And you are seeing it in the data, with ARMs accounting for 8% of home loan applications, per the latest weekly read from the MBA.

It’s not a massive share, nor is it the fast and loose days of the early 2000s, but they are becoming more popular.

The issue though is interest rates on fixed-rate mortgages are also falling, so you need a decent discount to ensure the ARM is actually worth the risk.

This discount can vary widely by lender, often much more than it does for a 30-year fixed, meaning you need to put in the time to shop around.

ARM Rates Are Almost Into the 4s Again!

ARM rates

Whenever I want to see rates on adjustable-rate mortgages, I search local credit unions.

They tend to beat the competition because they offer more outside-the-box programs and are not-for-profit institutions.

This means they can offer lower rates to their customers instead of taking excess profits.

And because most nonbanks, which dominate the mortgage landscape today, stick to boring old 30-year fixed mortgages, they often aren’t very competitive when it comes to other products.

So if you’re considering an ARM, search some local credit unions in your city or state to see what they can offer.

You can still compare to the banks and nonbanks to be sure though!

I did the same thing this morning and found one credit union offering a 5/6 ARM at 5% flat. And a 7/6 ARM for 5.125%.

Those were both with no points, required a 75% loan-to-value ratio (LTV), 740+ FICO score, and were jumbo loans.

Rates on conforming loans were about 0.25% higher, which might sound strange because often it’s the other way around.

My assumption is the credit unions want these bigger jumbo loans because they’re more profitable to keep on their books.

The customers may also have more assets they can park with the credit union, making them more attractive targets.

So if you’re buying an expensive home and in jumbo loan territory, the savings can be pretty substantial.

But even their conforming loans are pretty cheap relative to the 30-year fixed today.

What Do the Potential Savings of an ARM Look Like?

$900k Loan Amount30-Year Fixed7/6 ARM
Interest rate6%5.125%
Payment$5,395.95$4,900.38
Savingsn/a~$500/mo.
Balance after 7 years$789,951.19$774,935.21

Let’s compare a 30-year fixed at 6% versus a 7/6 ARM at 5.125% to illustrate the savings.

The credit union used a $900,000 loan amount so the principal and interest payment would be $4,900.38 versus $5,395.95.

That’s a monthly savings of nearly $500 per month or $6,000 per year.
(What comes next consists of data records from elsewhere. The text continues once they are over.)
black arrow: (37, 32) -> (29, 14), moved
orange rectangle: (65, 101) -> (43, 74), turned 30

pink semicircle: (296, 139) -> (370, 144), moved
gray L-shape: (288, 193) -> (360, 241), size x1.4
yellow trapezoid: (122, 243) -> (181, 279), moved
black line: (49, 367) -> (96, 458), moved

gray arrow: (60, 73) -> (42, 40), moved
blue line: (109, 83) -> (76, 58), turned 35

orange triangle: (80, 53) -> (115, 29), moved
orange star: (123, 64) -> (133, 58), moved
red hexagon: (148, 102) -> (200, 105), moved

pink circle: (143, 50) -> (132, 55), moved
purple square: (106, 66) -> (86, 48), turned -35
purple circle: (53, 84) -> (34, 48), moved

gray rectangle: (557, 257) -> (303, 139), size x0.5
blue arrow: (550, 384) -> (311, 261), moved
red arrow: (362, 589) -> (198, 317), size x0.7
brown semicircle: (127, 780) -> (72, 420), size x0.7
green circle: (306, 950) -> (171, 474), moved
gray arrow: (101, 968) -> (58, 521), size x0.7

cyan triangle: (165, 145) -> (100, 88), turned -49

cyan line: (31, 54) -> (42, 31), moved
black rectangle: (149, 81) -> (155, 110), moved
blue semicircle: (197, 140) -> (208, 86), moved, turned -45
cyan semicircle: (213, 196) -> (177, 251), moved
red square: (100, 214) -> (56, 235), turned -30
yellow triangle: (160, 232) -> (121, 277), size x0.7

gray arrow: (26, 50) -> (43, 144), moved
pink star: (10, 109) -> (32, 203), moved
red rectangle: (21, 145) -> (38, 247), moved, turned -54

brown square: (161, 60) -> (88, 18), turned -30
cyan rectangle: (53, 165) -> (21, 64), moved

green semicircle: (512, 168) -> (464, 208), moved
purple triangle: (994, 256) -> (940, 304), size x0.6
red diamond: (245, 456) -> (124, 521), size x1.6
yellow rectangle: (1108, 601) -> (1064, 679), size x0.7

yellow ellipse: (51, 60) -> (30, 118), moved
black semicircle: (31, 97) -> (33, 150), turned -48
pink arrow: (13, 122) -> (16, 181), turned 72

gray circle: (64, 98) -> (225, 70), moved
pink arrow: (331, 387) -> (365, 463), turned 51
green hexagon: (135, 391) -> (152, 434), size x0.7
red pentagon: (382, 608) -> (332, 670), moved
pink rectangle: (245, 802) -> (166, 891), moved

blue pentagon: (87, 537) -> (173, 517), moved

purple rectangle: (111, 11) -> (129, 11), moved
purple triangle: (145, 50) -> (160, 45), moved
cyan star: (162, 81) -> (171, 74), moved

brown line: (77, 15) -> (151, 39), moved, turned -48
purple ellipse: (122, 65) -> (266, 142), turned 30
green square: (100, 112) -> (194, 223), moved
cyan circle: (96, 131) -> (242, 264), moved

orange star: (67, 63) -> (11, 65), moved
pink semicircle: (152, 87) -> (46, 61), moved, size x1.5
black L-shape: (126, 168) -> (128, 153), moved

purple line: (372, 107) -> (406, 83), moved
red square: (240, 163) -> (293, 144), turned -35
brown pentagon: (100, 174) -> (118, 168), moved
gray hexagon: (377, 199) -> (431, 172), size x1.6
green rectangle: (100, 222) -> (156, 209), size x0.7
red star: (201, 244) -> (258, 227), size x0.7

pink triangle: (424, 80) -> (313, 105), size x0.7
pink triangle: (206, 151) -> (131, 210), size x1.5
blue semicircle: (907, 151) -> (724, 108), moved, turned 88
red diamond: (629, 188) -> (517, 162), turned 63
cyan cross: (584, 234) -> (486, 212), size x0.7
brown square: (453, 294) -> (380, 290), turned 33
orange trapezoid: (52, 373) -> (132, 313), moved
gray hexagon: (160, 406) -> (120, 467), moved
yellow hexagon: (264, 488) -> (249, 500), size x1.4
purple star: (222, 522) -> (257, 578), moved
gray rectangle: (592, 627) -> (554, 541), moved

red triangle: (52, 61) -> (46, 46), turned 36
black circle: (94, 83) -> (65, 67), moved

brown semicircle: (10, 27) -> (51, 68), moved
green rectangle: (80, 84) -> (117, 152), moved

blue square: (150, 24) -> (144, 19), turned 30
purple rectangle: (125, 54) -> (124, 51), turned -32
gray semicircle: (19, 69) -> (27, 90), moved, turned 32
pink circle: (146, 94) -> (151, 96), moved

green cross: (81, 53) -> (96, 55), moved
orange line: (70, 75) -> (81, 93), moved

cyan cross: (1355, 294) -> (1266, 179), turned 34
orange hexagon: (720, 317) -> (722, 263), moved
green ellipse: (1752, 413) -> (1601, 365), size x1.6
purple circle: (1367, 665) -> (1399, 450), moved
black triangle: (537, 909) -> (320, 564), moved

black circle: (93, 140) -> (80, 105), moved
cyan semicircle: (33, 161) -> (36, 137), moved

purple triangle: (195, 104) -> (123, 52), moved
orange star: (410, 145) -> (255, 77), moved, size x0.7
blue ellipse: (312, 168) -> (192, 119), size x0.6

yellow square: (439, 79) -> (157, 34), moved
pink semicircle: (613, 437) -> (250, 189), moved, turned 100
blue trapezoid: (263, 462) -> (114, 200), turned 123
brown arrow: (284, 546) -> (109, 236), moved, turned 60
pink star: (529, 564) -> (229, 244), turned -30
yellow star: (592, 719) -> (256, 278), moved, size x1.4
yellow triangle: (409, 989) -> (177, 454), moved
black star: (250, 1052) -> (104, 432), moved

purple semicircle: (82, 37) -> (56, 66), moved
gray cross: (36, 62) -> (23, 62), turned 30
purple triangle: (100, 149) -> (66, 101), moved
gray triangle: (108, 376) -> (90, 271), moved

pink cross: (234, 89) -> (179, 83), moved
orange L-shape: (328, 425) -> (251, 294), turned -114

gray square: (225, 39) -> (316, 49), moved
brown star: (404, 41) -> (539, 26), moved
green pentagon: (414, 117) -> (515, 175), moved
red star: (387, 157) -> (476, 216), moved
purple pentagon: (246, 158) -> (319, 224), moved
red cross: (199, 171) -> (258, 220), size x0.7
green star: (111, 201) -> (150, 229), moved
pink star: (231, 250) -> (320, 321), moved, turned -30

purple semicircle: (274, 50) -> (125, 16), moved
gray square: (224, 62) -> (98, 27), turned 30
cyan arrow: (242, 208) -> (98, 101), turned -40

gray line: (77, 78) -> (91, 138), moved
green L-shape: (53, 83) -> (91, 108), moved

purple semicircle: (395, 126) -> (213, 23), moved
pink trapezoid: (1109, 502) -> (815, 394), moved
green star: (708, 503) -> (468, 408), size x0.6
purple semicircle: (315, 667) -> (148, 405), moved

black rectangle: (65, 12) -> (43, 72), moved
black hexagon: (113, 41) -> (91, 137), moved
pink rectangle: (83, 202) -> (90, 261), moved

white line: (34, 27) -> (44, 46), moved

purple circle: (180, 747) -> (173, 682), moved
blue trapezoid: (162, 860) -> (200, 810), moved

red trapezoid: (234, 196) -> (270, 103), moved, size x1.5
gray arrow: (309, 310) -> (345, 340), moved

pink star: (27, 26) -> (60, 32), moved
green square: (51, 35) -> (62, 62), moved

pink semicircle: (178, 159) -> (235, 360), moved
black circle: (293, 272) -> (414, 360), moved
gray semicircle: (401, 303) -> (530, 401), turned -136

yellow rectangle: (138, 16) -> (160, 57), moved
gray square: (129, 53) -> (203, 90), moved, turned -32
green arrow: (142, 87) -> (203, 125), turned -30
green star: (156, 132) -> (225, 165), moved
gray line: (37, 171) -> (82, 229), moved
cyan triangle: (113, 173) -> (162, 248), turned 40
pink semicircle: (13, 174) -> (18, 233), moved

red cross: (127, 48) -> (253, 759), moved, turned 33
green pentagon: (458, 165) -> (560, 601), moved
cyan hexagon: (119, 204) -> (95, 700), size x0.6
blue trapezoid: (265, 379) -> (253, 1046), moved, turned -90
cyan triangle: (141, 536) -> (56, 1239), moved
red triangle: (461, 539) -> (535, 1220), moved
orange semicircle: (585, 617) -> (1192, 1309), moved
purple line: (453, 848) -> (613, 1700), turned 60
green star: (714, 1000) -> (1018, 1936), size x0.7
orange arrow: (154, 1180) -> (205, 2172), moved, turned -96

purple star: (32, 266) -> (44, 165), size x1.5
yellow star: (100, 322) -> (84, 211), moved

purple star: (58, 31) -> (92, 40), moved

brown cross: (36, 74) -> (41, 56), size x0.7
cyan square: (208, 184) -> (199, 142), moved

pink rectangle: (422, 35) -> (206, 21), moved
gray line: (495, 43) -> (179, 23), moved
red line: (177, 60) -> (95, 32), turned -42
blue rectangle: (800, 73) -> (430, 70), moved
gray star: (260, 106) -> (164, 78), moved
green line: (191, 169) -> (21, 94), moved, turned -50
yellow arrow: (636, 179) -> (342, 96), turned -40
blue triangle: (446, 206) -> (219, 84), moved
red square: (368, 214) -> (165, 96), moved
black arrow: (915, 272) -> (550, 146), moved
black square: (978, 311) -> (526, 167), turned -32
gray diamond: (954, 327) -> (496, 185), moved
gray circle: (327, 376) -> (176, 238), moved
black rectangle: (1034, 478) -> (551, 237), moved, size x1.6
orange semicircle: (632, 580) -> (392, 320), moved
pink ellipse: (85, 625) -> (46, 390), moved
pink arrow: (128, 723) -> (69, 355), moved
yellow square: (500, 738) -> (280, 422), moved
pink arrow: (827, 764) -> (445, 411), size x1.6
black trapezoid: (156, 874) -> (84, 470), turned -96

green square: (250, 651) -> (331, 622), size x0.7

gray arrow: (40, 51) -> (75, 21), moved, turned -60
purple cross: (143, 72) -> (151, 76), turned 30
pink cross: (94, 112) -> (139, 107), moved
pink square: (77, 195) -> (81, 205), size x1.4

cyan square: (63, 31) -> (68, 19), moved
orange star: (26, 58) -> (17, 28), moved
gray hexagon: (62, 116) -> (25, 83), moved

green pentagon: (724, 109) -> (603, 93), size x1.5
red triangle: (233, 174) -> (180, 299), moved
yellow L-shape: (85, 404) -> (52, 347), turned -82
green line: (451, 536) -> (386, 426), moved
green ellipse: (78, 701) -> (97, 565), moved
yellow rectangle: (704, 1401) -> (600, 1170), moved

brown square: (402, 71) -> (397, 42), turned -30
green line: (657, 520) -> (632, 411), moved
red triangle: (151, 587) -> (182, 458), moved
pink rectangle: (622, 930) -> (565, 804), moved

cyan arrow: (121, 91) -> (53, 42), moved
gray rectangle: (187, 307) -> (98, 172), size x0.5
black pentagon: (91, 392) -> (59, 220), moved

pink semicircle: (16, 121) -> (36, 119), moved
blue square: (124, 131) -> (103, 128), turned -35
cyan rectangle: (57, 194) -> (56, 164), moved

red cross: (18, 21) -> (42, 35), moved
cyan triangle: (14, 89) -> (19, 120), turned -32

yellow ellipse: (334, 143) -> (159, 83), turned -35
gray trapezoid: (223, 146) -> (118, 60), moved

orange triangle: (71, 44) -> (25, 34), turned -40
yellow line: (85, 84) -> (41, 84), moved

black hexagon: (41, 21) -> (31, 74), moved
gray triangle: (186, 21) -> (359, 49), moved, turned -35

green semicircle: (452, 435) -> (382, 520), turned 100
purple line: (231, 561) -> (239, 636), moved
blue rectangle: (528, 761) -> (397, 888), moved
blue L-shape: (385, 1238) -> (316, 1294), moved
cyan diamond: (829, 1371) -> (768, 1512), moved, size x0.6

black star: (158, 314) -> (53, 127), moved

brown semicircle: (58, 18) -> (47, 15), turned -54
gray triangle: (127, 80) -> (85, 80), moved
Not too shabby for a loan that is fixed for 84 months before its first adjustment.

Of course, you have to be prepared for an adjustment when you take out an ARM because it’s possible rates could be higher in seven years.

The good news is seven years is a long amount of time and it gives you optionality to refinance during that time without penalty, or sell the property if you choose.

It’s also possible to do nothing and hope the associated mortgage index is lower once the loan becomes adjustable.

That’s entirely possible if the Fed is looking to bring down short-term rates, which could translate to a lower SOFR, a popular mortgage index these days.

In other words, the ARM could be cheaper today and cheaper later, with no action required on the part of the homeowner.

One little extra bonus with the ARM is you’d pay down your loan balance a bit faster, so after seven years the balance would be roughly $775,000 versus $790,000 thanks to less interest charged.

Tip: If you’re looking for a HELOC, credit unions are also a good choice because they often don’t charge any fees nor require a minimum draw!